JuliaHP comments on Can we ever ensure AI alignment if we can only test AI personas?

JuliaHP 16 Mar 2025 9:34 UTC
2 points
0
This to me seems to be akin to “sponge-alignment” IE not building a powerful AI.

We understand personas because they are simulating human behavior which we understand. But that human behavior is mostly limited to human capabilities (expect for maybe speed-up possibilities).

Building truly powerful AI’s will probably involve systems that do something different than human brains, or at-least do not grow with human biases for learning, which causes them to learn the human behaviors we are familiar with.

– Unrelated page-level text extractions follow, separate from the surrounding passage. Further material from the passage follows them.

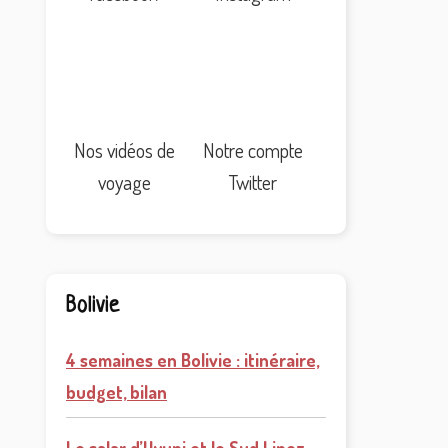
Nos vidéos de
Notre compte
voyage
Twitter
Bolivie
4 semaines en Bolivie : itinéraire,
budget, bilan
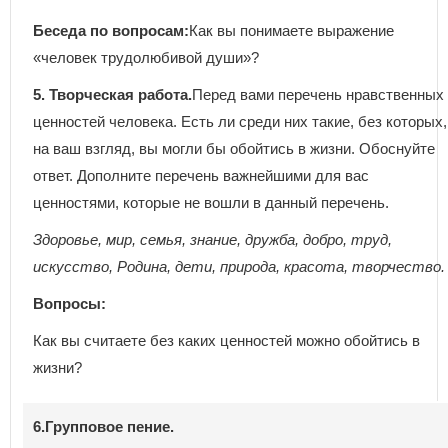
Беседа по вопросам:
Как вы понимаете выражение
«человек трудолюбивой души»?
5. Творческая работа.
Перед вами перечень нравственных
ценностей человека. Есть ли среди них такие, без которых,
на ваш взгляд, вы могли бы обойтись в жизни. Обоснуйте
ответ. Дополните перечень важнейшими для вас
ценностями, которые не вошли в данный перечень.
Здоровье, мир, семья, знание, дружба, добро, труд,
искусство, Родина, дети, природа, красота, творчество.
Вопросы:
Как вы считаете без каких ценностей можно обойтись в
жизни?
6.Групповое пение.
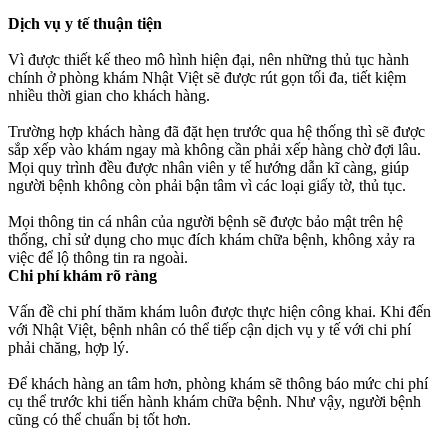
Dịch vụ y tế thuận tiện
Vì được thiết kế theo mô hình hiện đại, nên những thủ tục hành
chính ở phòng khám Nhật Việt sẽ được rút gọn tối đa, tiết kiệm
nhiều thời gian cho khách hàng.
Trường hợp khách hàng đã đặt hẹn trước qua hệ thống thì sẽ được
sắp xếp vào khám ngay mà không cần phải xếp hàng chờ đợi lâu.
Mọi quy trình đều được nhân viên y tế hướng dẫn kĩ càng, giúp
người bệnh không còn phải bận tâm vì các loại giấy tờ, thủ tục.
Mọi thông tin cá nhân của người bệnh sẽ được bảo mật trên hệ
thống, chỉ sử dụng cho mục đích khám chữa bệnh, không xảy ra
việc để lộ thông tin ra ngoài.
Chi phí khám rõ ràng
Vấn đề chi phí thăm khám luôn được thực hiện công khai. Khi đến
với Nhật Việt, bệnh nhân có thể tiếp cận dịch vụ y tế với chi phí
phải chăng, hợp lý.
Để khách hàng an tâm hơn, phòng khám sẽ thông báo mức chi phí
cụ thể trước khi tiến hành khám chữa bệnh. Như vậy, người bệnh
cũng có thể chuẩn bị tốt hơn.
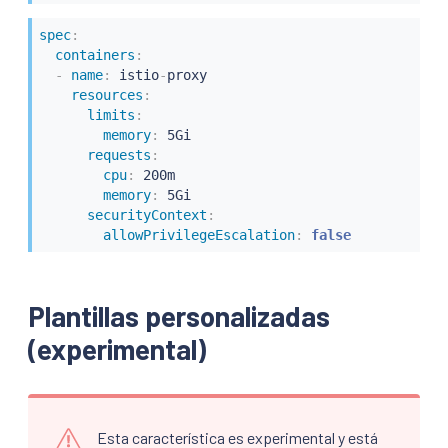
spec
:
containers
:
-
name
:
 istio
-
proxy

resources
:
limits
:
memory
:
 5Gi

requests
:
cpu
:
 200m

memory
:
 5Gi

securityContext
:
allowPrivilegeEscalation
:
false
Plantillas personalizadas
(experimental)
Esta característica es experimental y está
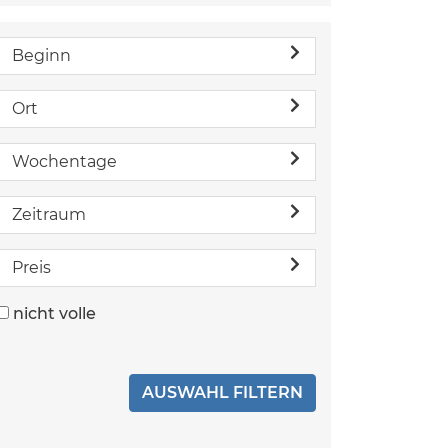
Beginn
Ort
Wochentage
Zeitraum
Preis
nicht volle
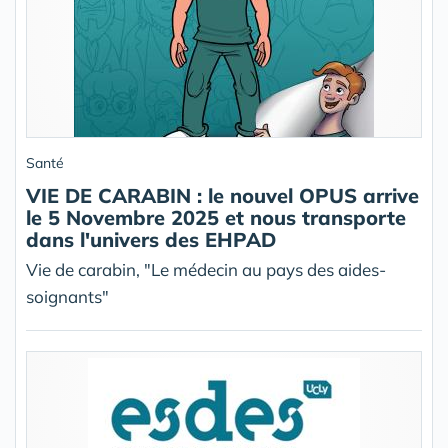
Santé
VIE DE CARABIN : le nouvel OPUS arrive
le 5 Novembre 2025 et nous transporte
dans l'univers des EHPAD
Vie de carabin, "Le médecin au pays des aides-
soignants"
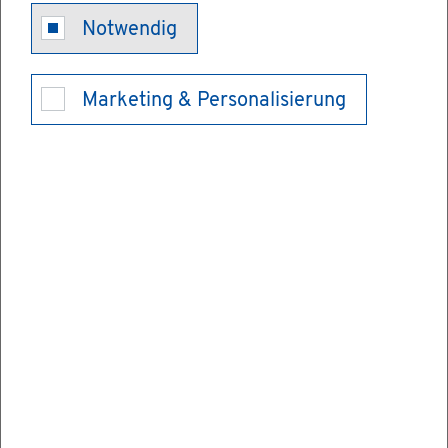
Pro­blem­stof­fe
Notwendig
aus Pri­vat­
Marketing & Personalisierung
haus­hal­ten
ent­sor­gen
Die Ent­sor­gung von ge­fähr­li­chen Ab­fäl­len
aus pri­va­ten Haus­hal­ten ist Auf­ga­be der öf­
fent­lich-recht­li­chen Ent­sor­gungs­trä­ger.
Zu den Pro­blem­stof­fen zäh­len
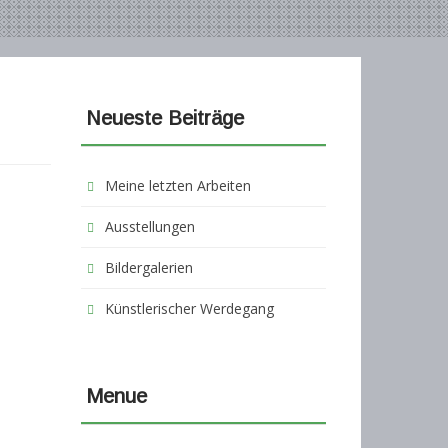
Neueste Beiträge
Meine letzten Arbeiten
Ausstellungen
Bildergalerien
Künstlerischer Werdegang
Menue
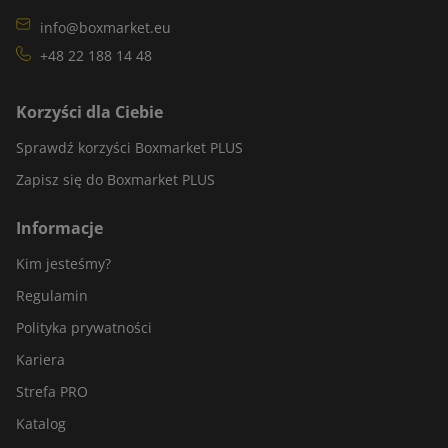
info@boxmarket.eu
+48 22 188 14 48
Korzyści dla Ciebie
Sprawdź korzyści Boxmarket PLUS
Zapisz się do Boxmarket PLUS
Informacje
Kim jesteśmy?
Regulamin
Polityka prywatności
Kariera
Strefa PRO
Katalog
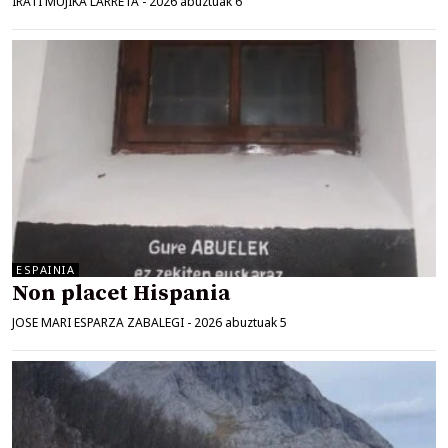
IRATI MUJIKA LARRETA
-
2026 abuztuak 6
ESPAINIA
Non placet Hispania
JOSE MARI ESPARZA ZABALEGI
-
2026 abuztuak 5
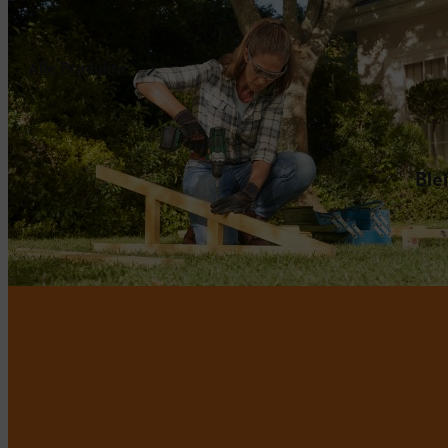
Alle Produkte
Ble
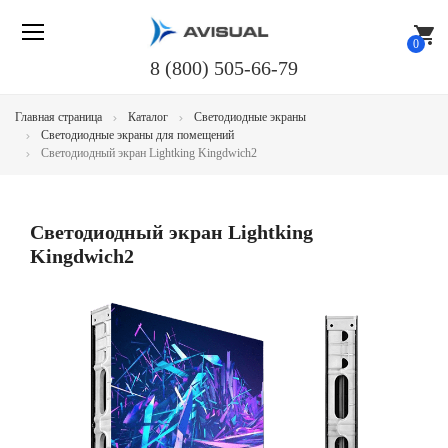
shopping_cart
0
8 (800) 505-66-79
Главная страница
Каталог
Светодиодные экраны
Светодиодные экраны для помещений
Светодиодный экран Lightking Kingdwich2
Светодиодный экран Lightking
Kingdwich2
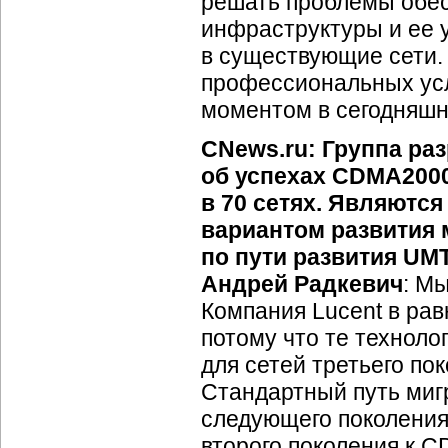
решать проблемы обес
инфраструктуры и ее 
в существующие сети.
профессиональных усл
моментом в сегодняшн
CNews.ru: Группа ра
об успехах CDMA2000
в 70 сетях. Являются
вариантом развития
по пути развития U
Андрей Радкевич
: М
Компания Lucent в рав
потому что те техноло
для сетей третьего пок
Стандартный путь миг
следующего поколения
второго поколения к C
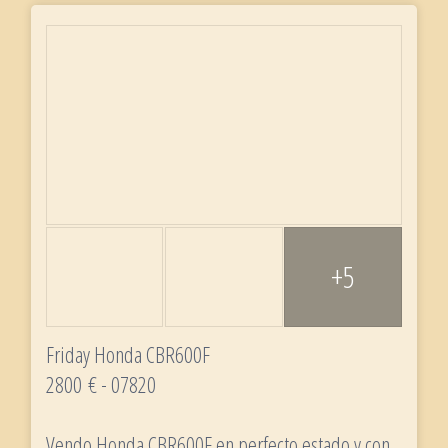
+5
Friday Honda CBR600F
2800 € - 07820
Vendo Honda CBR600F en perfecto estado y con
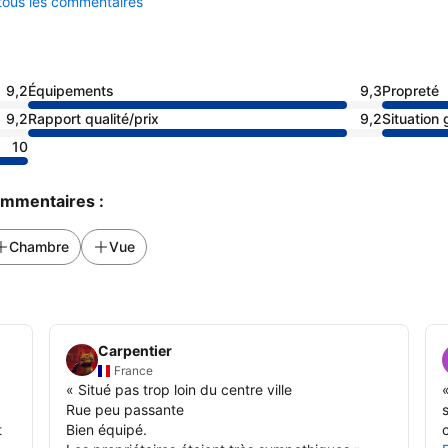
 tous les commentaires
9,2
Équipements
9,3
Propreté
9,2
Rapport qualité/prix
9,2
Situation
10
commentaires :
Chambre
Vue
Carpentier
France
«
Situé pas trop loin du centre ville
Rue peu passante
t
Bien équipé.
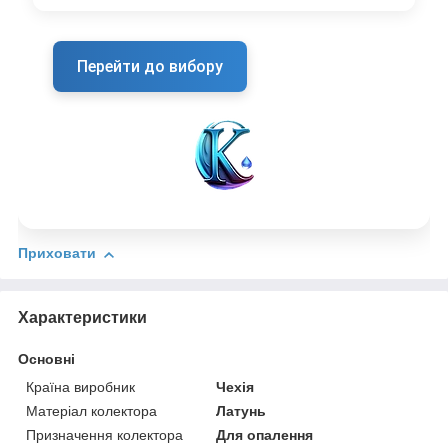
Перейти до вибору
Приховати
Характеристики
Основні
Країна виробник
Чехія
Матеріал колектора
Латунь
Призначення колектора
Для опалення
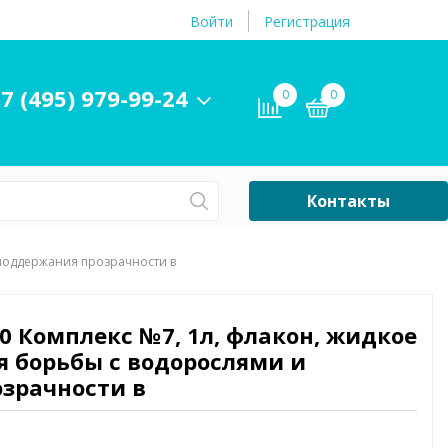
Войти
Регистрация
7 (495) 979-99-24
0
0
Контакты
Сб-Вс Выходной
 поддержания прозрачности в
Бассейны
ры и
Плавательные
0 Комплекс №7, 1л, флакон, жидкое
принадлежности
ля борьбы с водорослями и
бассейнов
зрачности в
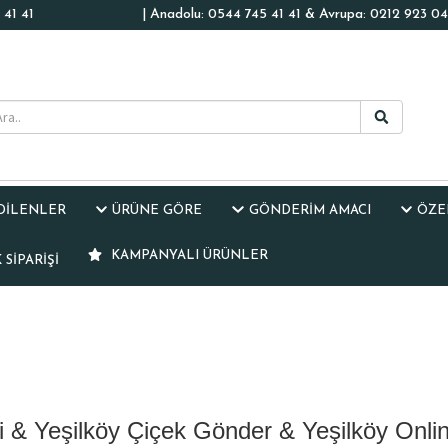
41 41
| Anadolu: 0544 745 41 41 & Avrupa: 0212 923 04
EDİLENLER
ÜRÜNE GÖRE
GÖNDERİM AMACI
ÖZE
KAMPANYALI ÜRÜNLER
SIPARIŞI
i & Yeşilköy Çiçek Gönder & Yeşilköy Onlin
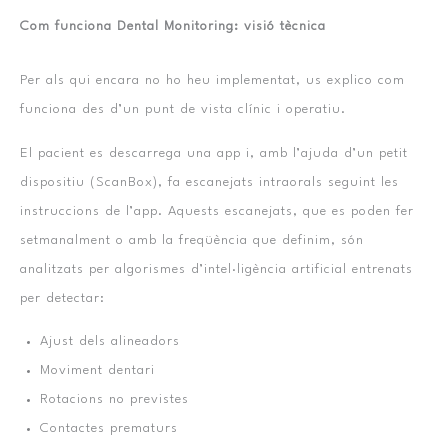
Com funciona Dental Monitoring: visió tècnica
Per als qui encara no ho heu implementat, us explico com
funciona des d’un punt de vista clínic i operatiu.
El pacient es descarrega una app i, amb l’ajuda d’un petit
dispositiu (ScanBox), fa escanejats intraorals seguint les
instruccions de l’app. Aquests escanejats, que es poden fer
setmanalment o amb la freqüència que definim, són
analitzats per algorismes d’intel·ligència artificial entrenats
per detectar:
Ajust dels alineadors
Moviment dentari
Rotacions no previstes
Contactes prematurs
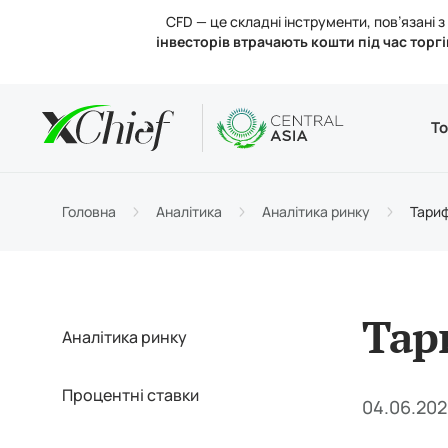
CFD — це складні інструменти, пов’язані
інвесторів втрачають кошти під час торгі
Умови
Desktop 
Аналітик
Про нас
То
Типи р
MetaTr
Аналіт
Регул
Торгов
Веб-те
Процен
Новини
Головна
Аналітика
Аналітика ринку
Тариф
Поповн
MetaTr
Конта
Тар
Аналітика ринку
Процентні ставки
04.06.202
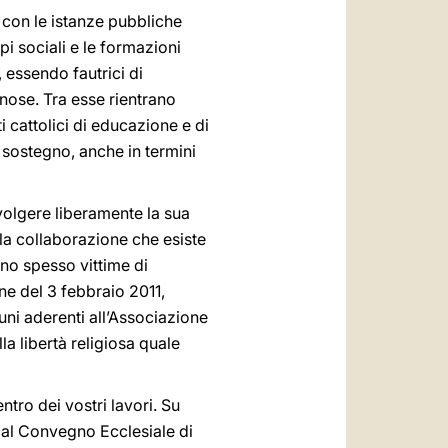
 con le istanze pubbliche
pi sociali e le formazioni
, essendo fautrici di
nose. Tra esse rientrano
ti cattolici di educazione e di
sostegno, anche in termini
volgere liberamente la sua
a la collaborazione che esiste
ono spesso vittime di
e del 3 febbraio 2011,
uni aderenti all’Associazione
la libertà religiosa quale
ntro dei vostri lavori. Su
 dal Convegno Ecclesiale di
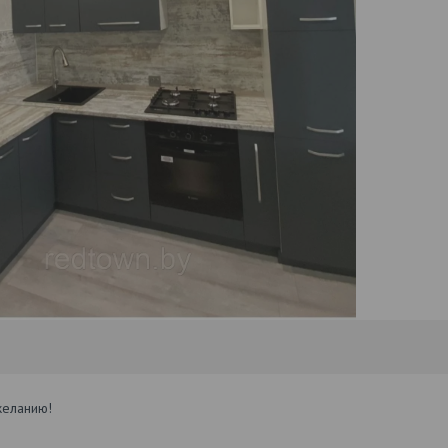
желанию!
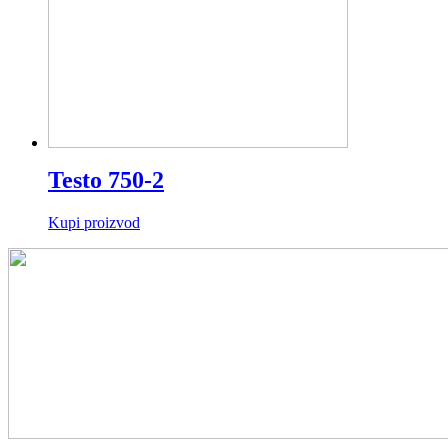
Testo 750-2
Kupi proizvod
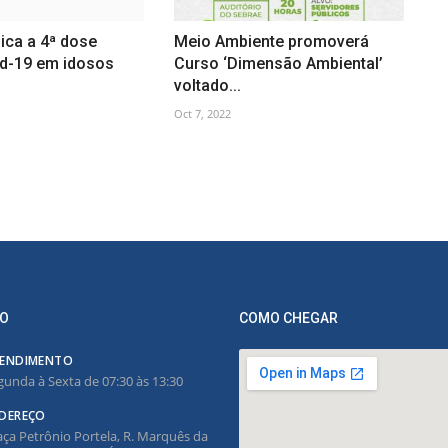
lica a 4ª dose
Meio Ambiente promoverá
id-19 em idosos
Curso ‘Dimensão Ambiental’
voltado...
Oct 7, 2022
O
COMO CHEGAR
ENDIMENTO
gunda à Sexta de 07:30 às 13:30
DEREÇO
aça Petrônio Portela, R. Marquês da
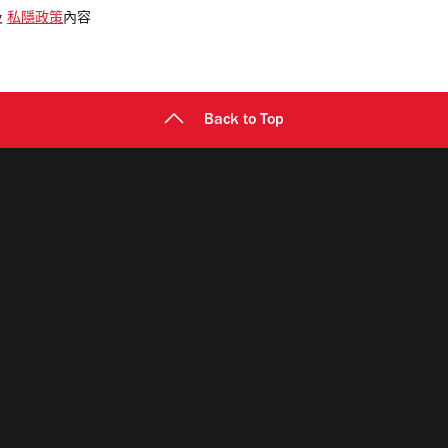
及
私隱政策
內容
Back to Top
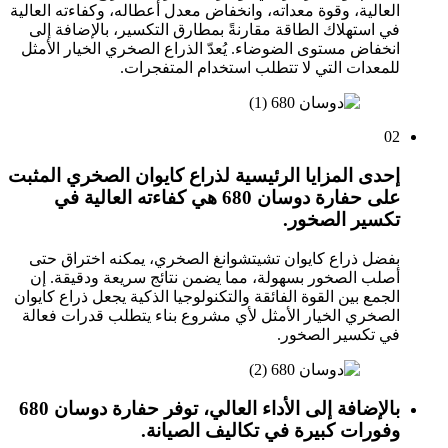
العالية، وقوة معداته، وانخفاض معدل أعطاله، وكفاءته العالية
في استهلاك الطاقة مقارنةً بمطارق التكسير، بالإضافة إلى
انخفاض مستوى الضوضاء. يُعدّ الذراع الصخري الخيار الأمثل
للمعدات التي لا تتطلب استخدام المتفجرات.
02
إحدى المزايا الرئيسية لذراع كايوان الصخري المثبت
على حفارة دوسان 680 هي كفاءته العالية في
تكسير الصخور.
بفضل ذراع كايوان تشيتشوانغ الصخري، يمكنه اختراق حتى
أصلب الصخور بسهولة، مما يضمن نتائج سريعة ودقيقة. إن
الجمع بين القوة الفائقة والتكنولوجيا الذكية يجعل ذراع كايوان
الصخري الخيار الأمثل لأي مشروع بناء يتطلب قدرات فعالة
في تكسير الصخور.
بالإضافة إلى الأداء العالي، توفر حفارة دوسان 680
وفورات كبيرة في تكاليف الصيانة.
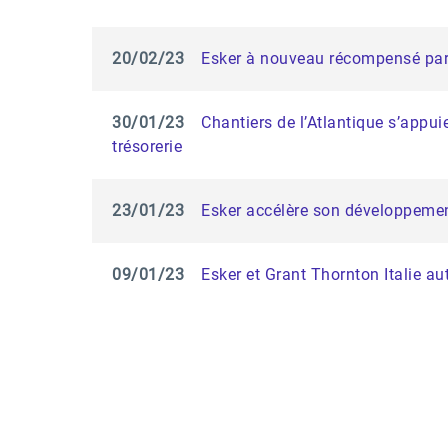
20/02/23
Esker à nouveau récompensé par
30/01/23
Chantiers de l’Atlantique s’appui
trésorerie
23/01/23
Esker accélère son développement 
09/01/23
Esker et Grant Thornton Italie a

If the “power” of the AI comes through something else than the persona, then trusting the persona won’t do you much good.
- Karl von Wendt 16 Mar 2025 11:28 UTC
  1 point
  0
  Parent
  Thanks for the comment! If I understand you correctly, you’re saying the situation is even worse because with superintelligent AI, we can’t even rely on testing a persona.
  I agree that superintelligence makes things much worse, but if we define “persona” not as a simulacrum of a human being, but more generally as a kind of “self-model”, a set of principles, values, styles of expression etc., then I think even a superintelligence would use at least one such persona, and possibly many different ones. It might even decide to use a very human-like persona in its interactions with us, just like current LLMs do. But it would also be capable of using very alien personas which we would have no hope of understanding. So I agree with you in that respect.